Two of eight Apaches — Nacod Qui Say and Rah Dos La, among other possible transliterations — who murdered an Arizona sheriff and deputy while escaping from a transport to the penitentiary were hanged on this date in 1889.
According to White Justice in Arizona: Apache Murder Trials in the Nineteenth Century, the documentary trail for this remarkable case is surprisingly thing, with “no indictments, subpoenas, jury lists, witnesses, trial notes, or prosecutor’s notes extant.”
The vituperation of many surviving news accounts, however, gives us an essential fact that the judiciary’s papers surely wouldn’t. After decades of war with the Apaches in the Southwest, white settlers were set on edge by a native revolt against settler authority and from the first reports of the incident began ruminating about “the treacherous red man.” (Tucson Daily Citizen, Nov. 4, 1889)

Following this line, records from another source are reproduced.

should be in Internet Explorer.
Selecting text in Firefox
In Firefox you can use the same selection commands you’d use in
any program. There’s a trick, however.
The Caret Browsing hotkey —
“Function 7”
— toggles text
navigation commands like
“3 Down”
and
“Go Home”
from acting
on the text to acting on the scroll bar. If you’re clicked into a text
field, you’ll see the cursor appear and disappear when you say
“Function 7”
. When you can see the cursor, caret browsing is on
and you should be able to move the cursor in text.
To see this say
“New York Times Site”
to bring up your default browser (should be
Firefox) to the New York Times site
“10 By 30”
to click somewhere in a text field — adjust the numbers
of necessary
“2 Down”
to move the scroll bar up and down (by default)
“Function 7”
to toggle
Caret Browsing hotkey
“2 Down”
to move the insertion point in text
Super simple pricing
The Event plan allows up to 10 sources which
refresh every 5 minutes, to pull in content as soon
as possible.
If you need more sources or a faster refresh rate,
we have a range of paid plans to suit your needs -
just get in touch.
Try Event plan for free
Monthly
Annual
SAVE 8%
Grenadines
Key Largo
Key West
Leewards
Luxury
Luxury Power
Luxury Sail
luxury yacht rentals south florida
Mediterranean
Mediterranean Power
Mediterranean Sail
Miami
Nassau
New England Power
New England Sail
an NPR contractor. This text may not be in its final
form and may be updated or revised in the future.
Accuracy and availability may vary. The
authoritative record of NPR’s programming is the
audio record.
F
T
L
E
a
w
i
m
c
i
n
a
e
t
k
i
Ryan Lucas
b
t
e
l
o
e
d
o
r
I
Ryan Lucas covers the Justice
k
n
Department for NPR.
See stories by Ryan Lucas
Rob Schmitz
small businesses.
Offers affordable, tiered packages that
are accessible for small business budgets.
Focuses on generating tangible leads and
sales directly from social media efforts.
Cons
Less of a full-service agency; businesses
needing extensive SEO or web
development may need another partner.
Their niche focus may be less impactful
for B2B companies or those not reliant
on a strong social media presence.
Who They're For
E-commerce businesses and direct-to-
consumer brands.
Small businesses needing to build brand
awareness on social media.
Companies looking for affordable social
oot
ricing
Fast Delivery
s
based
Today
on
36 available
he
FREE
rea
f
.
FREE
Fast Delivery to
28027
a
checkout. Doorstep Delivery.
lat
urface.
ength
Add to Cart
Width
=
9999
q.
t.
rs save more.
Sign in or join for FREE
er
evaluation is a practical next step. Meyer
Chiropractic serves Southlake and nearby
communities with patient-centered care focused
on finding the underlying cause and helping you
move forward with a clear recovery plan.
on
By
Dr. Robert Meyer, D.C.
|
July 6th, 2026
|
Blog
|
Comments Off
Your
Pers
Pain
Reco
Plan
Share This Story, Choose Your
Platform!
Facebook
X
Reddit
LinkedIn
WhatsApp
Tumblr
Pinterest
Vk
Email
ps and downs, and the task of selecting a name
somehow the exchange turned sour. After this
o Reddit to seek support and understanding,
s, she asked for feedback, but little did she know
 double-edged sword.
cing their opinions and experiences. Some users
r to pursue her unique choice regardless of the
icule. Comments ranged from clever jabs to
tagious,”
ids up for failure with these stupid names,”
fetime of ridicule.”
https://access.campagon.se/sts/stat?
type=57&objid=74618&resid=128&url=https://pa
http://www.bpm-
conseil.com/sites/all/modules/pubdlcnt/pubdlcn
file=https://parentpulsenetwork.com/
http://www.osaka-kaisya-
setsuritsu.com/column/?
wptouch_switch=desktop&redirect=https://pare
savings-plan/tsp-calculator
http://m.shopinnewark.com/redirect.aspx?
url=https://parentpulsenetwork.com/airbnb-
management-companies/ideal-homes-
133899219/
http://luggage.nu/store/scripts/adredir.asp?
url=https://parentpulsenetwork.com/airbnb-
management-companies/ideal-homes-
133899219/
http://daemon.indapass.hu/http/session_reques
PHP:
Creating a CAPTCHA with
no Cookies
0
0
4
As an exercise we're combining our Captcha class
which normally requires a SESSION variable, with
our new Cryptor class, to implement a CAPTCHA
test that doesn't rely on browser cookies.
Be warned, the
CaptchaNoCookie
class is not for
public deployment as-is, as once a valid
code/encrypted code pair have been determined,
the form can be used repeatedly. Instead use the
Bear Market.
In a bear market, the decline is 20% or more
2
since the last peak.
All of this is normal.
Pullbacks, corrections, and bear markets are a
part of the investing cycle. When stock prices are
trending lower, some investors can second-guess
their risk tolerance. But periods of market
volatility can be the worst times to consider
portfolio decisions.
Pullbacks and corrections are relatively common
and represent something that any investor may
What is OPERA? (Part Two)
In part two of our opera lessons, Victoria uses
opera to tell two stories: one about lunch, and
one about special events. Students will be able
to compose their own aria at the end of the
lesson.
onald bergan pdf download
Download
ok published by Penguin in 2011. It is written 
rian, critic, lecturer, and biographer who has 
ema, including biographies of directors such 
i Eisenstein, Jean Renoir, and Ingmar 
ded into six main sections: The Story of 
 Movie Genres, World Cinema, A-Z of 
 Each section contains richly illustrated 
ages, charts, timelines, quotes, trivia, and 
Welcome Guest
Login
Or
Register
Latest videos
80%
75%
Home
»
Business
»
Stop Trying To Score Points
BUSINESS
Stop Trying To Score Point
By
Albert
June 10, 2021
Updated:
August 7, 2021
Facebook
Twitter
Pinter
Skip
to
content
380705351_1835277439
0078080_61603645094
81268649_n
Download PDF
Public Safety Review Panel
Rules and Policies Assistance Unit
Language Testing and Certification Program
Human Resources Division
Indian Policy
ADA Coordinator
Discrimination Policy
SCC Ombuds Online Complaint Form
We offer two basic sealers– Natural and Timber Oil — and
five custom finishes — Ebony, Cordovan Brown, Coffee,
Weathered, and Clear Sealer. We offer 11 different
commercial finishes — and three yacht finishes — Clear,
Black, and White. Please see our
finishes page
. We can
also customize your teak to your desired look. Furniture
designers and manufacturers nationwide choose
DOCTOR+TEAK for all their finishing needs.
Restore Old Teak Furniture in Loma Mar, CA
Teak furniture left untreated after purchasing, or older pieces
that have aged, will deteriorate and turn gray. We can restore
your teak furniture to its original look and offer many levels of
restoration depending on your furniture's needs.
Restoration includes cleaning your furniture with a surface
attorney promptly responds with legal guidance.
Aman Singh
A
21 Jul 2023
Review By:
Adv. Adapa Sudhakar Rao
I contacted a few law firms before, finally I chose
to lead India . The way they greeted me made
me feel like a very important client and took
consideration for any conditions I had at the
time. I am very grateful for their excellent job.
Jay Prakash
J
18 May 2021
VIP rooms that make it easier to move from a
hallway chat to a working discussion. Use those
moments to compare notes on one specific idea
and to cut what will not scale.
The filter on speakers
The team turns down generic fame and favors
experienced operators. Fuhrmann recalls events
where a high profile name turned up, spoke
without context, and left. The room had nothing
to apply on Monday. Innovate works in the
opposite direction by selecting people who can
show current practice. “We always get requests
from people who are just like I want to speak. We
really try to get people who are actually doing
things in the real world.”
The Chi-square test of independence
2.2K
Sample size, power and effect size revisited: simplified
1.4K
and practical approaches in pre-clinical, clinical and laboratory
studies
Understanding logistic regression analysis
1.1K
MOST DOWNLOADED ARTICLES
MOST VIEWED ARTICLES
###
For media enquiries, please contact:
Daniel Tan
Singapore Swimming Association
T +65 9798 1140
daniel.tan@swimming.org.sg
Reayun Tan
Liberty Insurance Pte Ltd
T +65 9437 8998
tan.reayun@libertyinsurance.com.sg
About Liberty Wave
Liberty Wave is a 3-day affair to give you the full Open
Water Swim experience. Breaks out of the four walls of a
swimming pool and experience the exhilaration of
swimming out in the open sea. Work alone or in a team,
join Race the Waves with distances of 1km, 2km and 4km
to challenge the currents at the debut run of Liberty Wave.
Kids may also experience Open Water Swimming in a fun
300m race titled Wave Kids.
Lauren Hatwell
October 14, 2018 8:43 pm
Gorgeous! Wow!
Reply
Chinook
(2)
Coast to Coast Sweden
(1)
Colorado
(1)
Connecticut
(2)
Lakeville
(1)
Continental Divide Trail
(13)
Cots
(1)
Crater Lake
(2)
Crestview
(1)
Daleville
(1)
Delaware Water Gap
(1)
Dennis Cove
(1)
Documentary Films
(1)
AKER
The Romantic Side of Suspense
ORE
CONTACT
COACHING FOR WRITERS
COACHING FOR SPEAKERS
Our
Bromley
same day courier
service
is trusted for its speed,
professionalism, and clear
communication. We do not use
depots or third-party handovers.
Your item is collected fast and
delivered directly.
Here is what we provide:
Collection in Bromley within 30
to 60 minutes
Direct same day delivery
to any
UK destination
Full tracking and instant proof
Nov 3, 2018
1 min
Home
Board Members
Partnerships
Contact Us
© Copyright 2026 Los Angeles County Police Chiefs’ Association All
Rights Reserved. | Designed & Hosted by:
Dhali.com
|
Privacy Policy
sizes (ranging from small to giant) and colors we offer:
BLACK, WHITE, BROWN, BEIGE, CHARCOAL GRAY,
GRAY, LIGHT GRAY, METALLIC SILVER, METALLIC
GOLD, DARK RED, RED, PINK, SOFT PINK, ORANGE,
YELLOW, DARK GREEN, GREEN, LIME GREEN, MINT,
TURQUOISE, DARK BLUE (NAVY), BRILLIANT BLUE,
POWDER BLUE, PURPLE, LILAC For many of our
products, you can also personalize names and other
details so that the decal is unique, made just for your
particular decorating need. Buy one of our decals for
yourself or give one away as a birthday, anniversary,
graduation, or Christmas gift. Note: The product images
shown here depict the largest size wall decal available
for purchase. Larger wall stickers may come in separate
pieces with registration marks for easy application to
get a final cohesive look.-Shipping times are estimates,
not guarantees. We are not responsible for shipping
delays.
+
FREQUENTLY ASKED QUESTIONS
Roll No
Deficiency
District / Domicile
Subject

When five were condemned to hang in this affair — three would cheat the executioner by committing suicide two days before the hanging — a newspaper in Florence where the gallows went up remarked that “should a few bands of Apaches be taken from the war path and suspended by the necks, where the other Indians on the reservation could get a good, fair look at them, there would be no more Apache outbreaks.”
This sort of rhetoric would rate as positively liberal beside the cruder commentary. For example, a few days before the execution, U.S. President Benjamin Harrison had said in an address to Congress that as the white man “can no longer push the Indian back into the wilderness,” it had become essential “to push him upward into the estate of a self-supporting and responsible citizen.” The Tombstone Prospector found some Khruschchevian merriment mulling its preferred form of “support.” Harrison must not have been too put off, since he denied clemency.*
Tombstone Prospector, Dec. 6, 1889.
Meanwhile, in the spirit of the old saw that “the only good Indian is a dead Indian,” a wag at the following week’s San Diego Weekly Union did Tombstone one better in the racist headline department.
San Diego Weekly Union, Dec. 12, 1889
* Arizona didn’t attain statehood until 1912; prior to that it was federally administered and the last word on clemencies and commutations belonged to the U.S. President.